Please take the lines from the one holding "específico." through the one holding "Parce que vous restez" in the data below and copy them exactly.

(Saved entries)
= = =

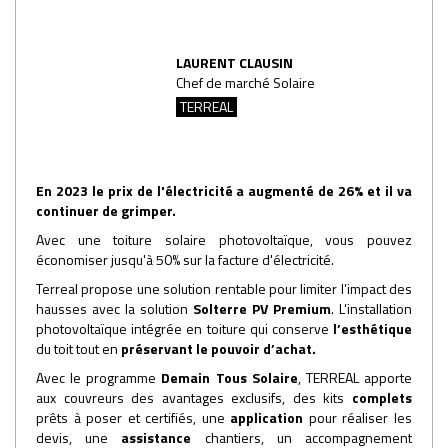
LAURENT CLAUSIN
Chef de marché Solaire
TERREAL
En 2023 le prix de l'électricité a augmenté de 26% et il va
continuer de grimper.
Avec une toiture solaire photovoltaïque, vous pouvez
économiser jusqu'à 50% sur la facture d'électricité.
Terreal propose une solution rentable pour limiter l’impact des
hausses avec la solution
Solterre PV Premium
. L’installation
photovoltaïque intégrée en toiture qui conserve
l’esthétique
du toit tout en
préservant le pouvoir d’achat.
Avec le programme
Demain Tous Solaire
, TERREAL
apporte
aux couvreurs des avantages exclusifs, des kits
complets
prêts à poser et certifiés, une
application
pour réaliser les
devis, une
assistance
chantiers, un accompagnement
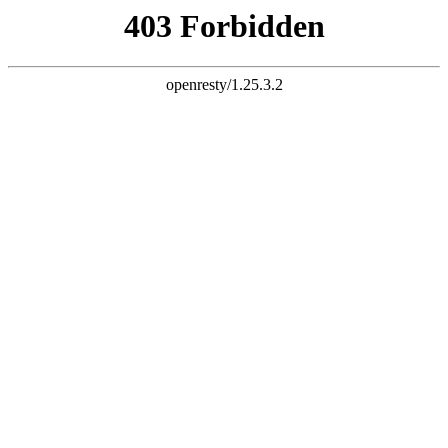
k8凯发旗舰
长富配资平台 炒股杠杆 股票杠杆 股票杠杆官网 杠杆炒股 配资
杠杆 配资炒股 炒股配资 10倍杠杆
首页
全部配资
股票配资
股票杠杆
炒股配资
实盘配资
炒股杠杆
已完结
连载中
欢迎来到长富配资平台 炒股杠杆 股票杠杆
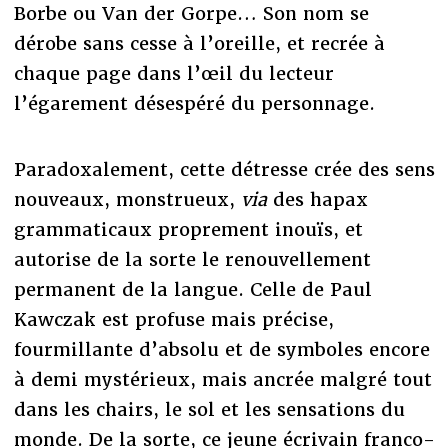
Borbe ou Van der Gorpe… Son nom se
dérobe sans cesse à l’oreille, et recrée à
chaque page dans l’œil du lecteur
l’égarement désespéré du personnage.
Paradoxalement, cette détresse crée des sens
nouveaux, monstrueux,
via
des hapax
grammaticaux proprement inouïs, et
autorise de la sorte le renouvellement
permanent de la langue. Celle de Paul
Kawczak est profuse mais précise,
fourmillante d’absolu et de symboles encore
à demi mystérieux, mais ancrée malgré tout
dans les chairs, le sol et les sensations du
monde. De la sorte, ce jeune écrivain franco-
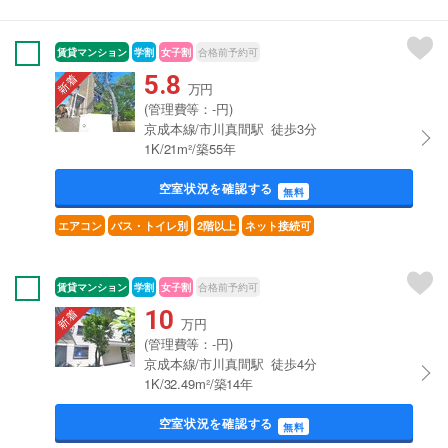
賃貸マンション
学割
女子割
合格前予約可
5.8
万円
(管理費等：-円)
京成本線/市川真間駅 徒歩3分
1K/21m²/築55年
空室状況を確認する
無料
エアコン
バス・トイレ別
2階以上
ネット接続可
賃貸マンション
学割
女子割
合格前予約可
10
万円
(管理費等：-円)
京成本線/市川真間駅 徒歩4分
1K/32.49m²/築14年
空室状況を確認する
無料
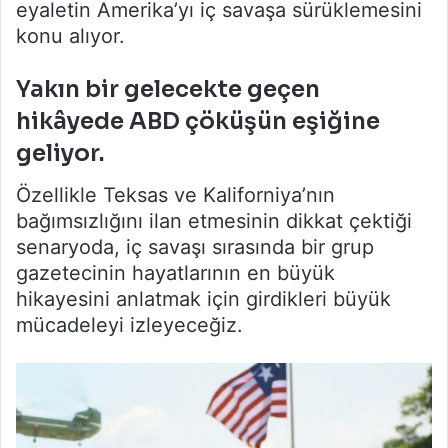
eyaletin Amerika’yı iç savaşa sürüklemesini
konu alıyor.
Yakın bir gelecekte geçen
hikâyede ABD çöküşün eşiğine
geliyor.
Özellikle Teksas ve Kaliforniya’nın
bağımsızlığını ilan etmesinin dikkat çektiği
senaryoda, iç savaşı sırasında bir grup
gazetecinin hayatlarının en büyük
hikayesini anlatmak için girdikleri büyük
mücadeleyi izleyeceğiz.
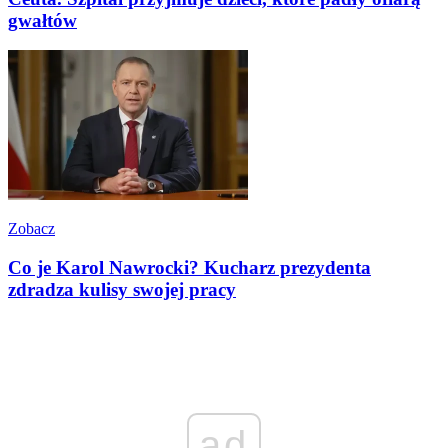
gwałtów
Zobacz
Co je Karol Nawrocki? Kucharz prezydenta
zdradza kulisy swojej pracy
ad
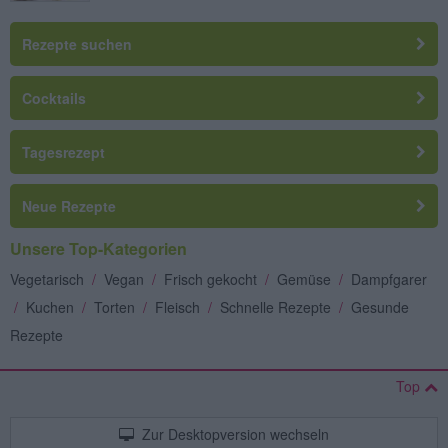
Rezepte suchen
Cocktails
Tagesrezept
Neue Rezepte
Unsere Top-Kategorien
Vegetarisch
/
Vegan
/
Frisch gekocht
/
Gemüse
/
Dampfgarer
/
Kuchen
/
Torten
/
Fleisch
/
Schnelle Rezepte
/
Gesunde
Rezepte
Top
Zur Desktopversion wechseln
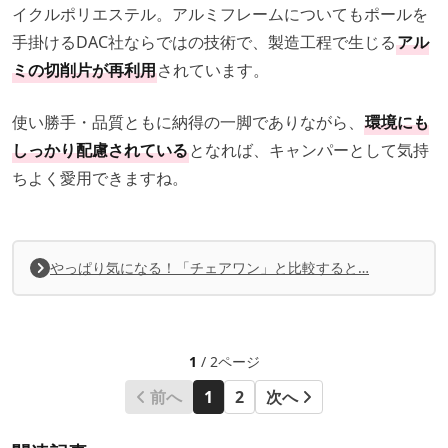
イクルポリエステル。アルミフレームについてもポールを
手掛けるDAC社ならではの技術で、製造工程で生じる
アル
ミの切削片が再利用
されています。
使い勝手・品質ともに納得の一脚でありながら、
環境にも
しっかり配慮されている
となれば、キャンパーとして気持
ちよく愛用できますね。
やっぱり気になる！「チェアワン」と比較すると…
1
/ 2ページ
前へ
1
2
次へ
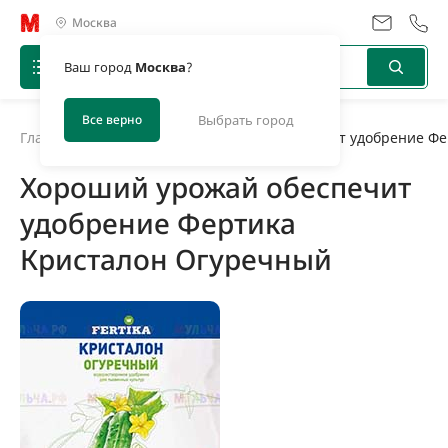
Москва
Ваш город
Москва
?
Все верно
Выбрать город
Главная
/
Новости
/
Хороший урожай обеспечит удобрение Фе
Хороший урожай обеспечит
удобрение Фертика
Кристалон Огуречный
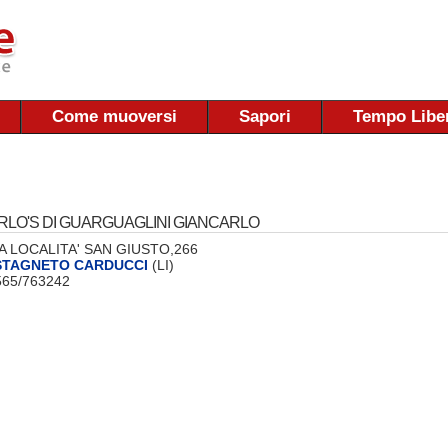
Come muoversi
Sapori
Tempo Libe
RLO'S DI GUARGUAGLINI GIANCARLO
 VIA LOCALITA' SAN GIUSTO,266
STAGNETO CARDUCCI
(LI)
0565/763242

= = =

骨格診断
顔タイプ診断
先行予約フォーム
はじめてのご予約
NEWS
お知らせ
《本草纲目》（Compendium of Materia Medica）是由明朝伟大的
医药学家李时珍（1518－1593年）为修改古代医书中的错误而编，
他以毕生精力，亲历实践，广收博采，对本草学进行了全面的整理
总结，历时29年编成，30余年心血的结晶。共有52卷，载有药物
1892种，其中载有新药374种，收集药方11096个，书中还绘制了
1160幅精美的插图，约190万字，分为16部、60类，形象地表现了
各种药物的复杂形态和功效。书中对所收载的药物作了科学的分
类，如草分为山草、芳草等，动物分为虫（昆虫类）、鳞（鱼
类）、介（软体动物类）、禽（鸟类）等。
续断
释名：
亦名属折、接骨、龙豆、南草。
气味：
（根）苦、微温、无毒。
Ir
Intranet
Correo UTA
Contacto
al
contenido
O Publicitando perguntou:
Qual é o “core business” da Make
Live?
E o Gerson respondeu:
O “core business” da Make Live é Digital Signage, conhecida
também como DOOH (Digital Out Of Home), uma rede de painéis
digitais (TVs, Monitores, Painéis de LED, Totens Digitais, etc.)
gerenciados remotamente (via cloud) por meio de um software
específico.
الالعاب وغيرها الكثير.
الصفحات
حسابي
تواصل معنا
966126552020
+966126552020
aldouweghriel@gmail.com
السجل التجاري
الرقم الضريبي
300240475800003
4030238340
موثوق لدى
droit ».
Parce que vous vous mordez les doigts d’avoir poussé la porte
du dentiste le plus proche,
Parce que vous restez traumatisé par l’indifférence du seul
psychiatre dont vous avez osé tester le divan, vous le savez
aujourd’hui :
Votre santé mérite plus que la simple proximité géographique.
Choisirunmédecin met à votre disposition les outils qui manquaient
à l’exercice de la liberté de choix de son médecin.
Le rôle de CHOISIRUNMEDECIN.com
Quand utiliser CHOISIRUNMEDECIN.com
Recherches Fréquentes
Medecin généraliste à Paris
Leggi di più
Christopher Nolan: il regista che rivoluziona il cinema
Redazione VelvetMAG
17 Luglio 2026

= = =

| Response below |
específico.
الالعاب وغيرها الكثير.
الصفحات
حسابي
تواصل معنا
966126552020
+966126552020
aldouweghriel@gmail.com
السجل التجاري
الرقم الضريبي
300240475800003
4030238340
موثوق لدى
droit ».
Parce que vous vous mordez les doigts d’avoir poussé la porte
du dentiste le plus proche,
Parce que vous restez traumatisé par l’indifférence du seul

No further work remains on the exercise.